À la suite du référendum en Crimée qui a vu cette région de l’Ukraine demander son rattachement à la Russie, Laurent Fabius s’était lancé dans des menaces sur la livraison de deux porte-hélicoptères de classe Mistral à la marine russe.
« Si Poutine continue ce qu’il fait, nous pouvons envisager d’annuler les ventes », a lancé lundi, très imprudemment, le chef de la diplomatie française, habitué aux sorties tonitruantes et grotesques.
Depuis, le gouvernement a fait marche arrière en informant par la voix du ministre de la Défense, Jean-Yves Le Drian, que « la livraison du premier bâtiment a lieu au mois d’octobre, donc la question de la suspension se posera au mois d’octobre ».
Quelques mois pour faire oublier les propos de l’encombrant patron du Quai d’Orsay, mais qui n’ont pas échappé aux officiels russes :
« Notre collègue [Laurent Fabius] n’est peut-être pas au courant du nombre d’emplois créés en France grâce à notre partenariat. La France commence à trahir la confiance qu’on place en elle comme fournisseur fiable. Remplissez vos obligations contractuelles et livrez les navires dans les délais prévus ou rendez-nous notre argent et les poupes de ces navires, assemblées sur nos chantiers navals de la Baltique ! », a déclaré le vice-Premier ministre russe Dmitri Rogozine.
Les porte-hélicoptères BPC Mistral sont des bâtiments de projection et de commandement qui assurent les fonctions de transport, état-major, débarquement et soins. La Marine nationale en possède trois : le Mistral, le Tonnerre et le Dixmude, basés à Toulon.
Un contrat d’une valeur de 1,2 milliard d’euros pour la construction de deux porte-hélicoptères de classe Mistral a été signé entre Paris et Moscou. Ces navires sont en cours de construction dans les chantiers STX à Saint-Nazaire, sous-traitants de la DCNS, permettant la création de 1 000 emplois à temps plein pour quatre ans.
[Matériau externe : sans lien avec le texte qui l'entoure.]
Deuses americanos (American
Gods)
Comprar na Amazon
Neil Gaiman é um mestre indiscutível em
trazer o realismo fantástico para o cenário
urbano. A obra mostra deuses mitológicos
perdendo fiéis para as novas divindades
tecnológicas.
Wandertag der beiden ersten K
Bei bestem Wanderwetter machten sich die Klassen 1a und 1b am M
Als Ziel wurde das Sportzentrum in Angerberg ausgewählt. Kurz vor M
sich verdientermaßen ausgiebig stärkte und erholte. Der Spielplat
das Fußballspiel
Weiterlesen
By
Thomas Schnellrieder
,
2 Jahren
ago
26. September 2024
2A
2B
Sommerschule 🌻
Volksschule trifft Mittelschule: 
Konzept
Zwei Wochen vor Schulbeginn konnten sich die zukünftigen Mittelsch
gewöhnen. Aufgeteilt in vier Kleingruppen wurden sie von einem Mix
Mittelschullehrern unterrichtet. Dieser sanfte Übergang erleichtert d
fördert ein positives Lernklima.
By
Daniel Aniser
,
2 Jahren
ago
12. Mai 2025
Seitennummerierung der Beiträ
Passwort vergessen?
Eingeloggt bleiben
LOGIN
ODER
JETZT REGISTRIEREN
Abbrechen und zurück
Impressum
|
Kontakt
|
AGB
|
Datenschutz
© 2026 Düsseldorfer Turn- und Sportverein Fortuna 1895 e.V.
Les deux navires s’appellent Vladivostok et Sébastopol, le premier doit être livré à la marine russe à la fin de cette année, le second en 2015.
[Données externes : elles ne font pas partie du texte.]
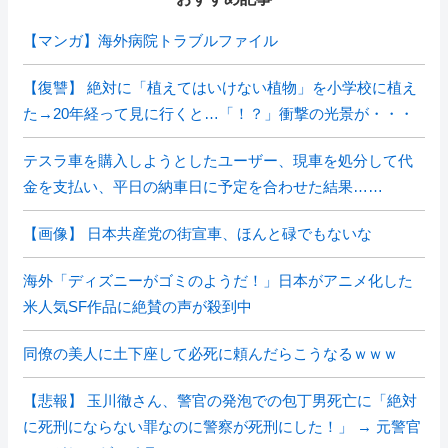
【マンガ】海外病院トラブルファイル
【復讐】 絶対に「植えてはいけない植物」を小学校に植え
た→20年経って見に行くと…「！？」衝撃の光景が・・・
テスラ車を購入しようとしたユーザー、現車を処分して代
金を支払い、平日の納車日に予定を合わせた結果……
【画像】 日本共産党の街宣車、ほんと碌でもないな
海外「ディズニーがゴミのようだ！」日本がアニメ化した
米人気SF作品に絶賛の声が殺到中
同僚の美人に土下座して必死に頼んだらこうなるｗｗｗ
【悲報】 玉川徹さん、警官の発泡での包丁男死亡に「絶対
に死刑にならない罪なのに警察が死刑にした！」 → 元警官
Si la France s’aventurait à rompre ce contrat, elle en subirait de graves conséquences en termes de crédibilité et en termes financiers. La Coface (Compagnie française d’assurance pour le commerce extérieur) devrait ainsi verser jusqu’à 1 milliard d’euros aux autorités russes.
Le Groupe unifié de construction navale russe (OSK) a déclaré être en mesure de réaliser elle-mêmes ce type de navire :
« Si les partenaires français renonçaient à tenir leurs engagements, nous pourrions construire nous-mêmes ce navire – nous avons déjà reçu la majeure partie des documents sur le Mistral. Si les Français rompaient le contrat et refusaient de nous rendre l’argent alors ils perdraient leurs droits sur ces documents. Nous pourrions donc construire ces navires par nos propres moyens, si la marine était toujours intéressée par ce projet. La conception demandera près de deux ans, le Mistral n’a rien de complexe – c’est une barge avec un moteur et un dock pour les hélicoptères et les chars. Après l’approbation du projet, la construction nécessitera près de 18 mois. »
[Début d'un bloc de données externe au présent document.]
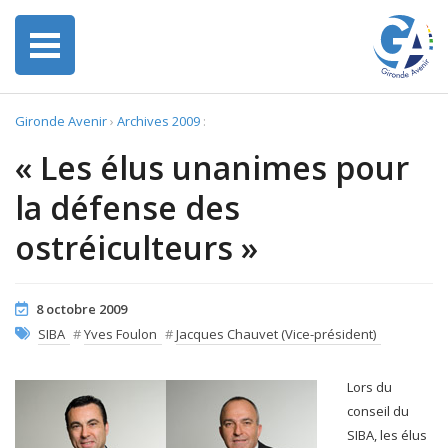
Gironde Avenir
›
Archives 2009
:
« Les élus unanimes pour
la défense des
ostréiculteurs »
8 octobre 2009
SIBA
#
Yves Foulon
#
Jacques Chauvet (Vice-président)
Lors du
conseil du
SIBA, les élus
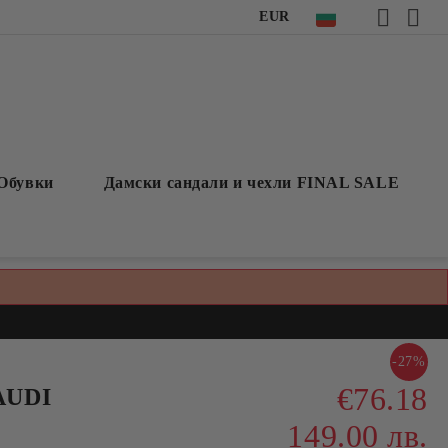
EUR
Обувки
Дамски сандали и чехли FINAL SALE
-27%
€76.18
AUDI
149.00 лв.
Pour l’avenir des relations franco-russes, la crédibilité de la parole de notre pays et pour la préservation de l’emploi en Loire-Atlantique, espérons que cette affaire ne soit qu’une énième outrance verbale d’un ministre incompétent, dont on ne peut que souhaiter la retraite de la vie politique, à l’issue du remaniement post-défaite électorale.